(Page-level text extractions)
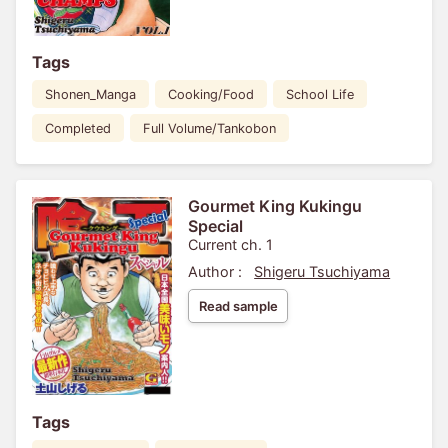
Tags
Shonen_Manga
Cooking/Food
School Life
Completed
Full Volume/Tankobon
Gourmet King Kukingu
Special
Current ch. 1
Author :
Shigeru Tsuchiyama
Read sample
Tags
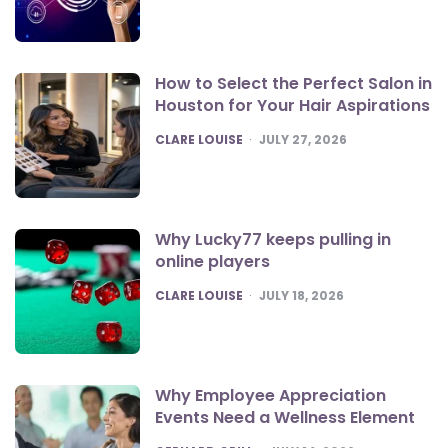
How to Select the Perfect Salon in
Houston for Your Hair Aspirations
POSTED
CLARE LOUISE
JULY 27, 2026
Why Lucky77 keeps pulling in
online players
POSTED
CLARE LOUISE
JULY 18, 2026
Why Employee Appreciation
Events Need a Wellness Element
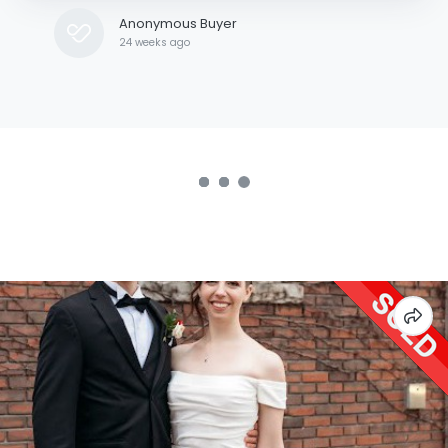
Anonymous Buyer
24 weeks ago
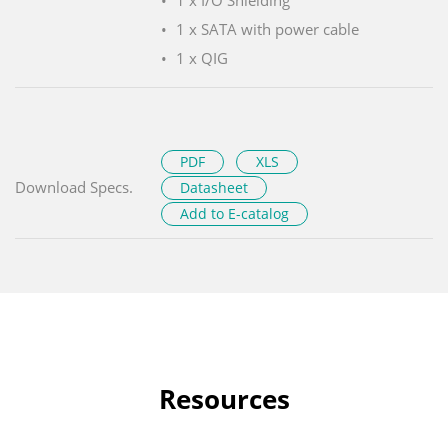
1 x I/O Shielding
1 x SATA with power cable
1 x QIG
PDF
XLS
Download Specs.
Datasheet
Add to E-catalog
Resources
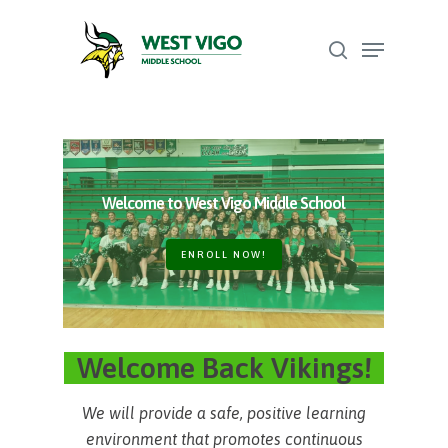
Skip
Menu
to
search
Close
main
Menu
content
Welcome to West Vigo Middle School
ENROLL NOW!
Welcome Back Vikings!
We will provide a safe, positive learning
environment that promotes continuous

▶ _WHAT NEEDS TO BE DONE_: State how many lines in the entries hold "Welcome", please, with no other words.

▶ _RESPONSE BOX_: 2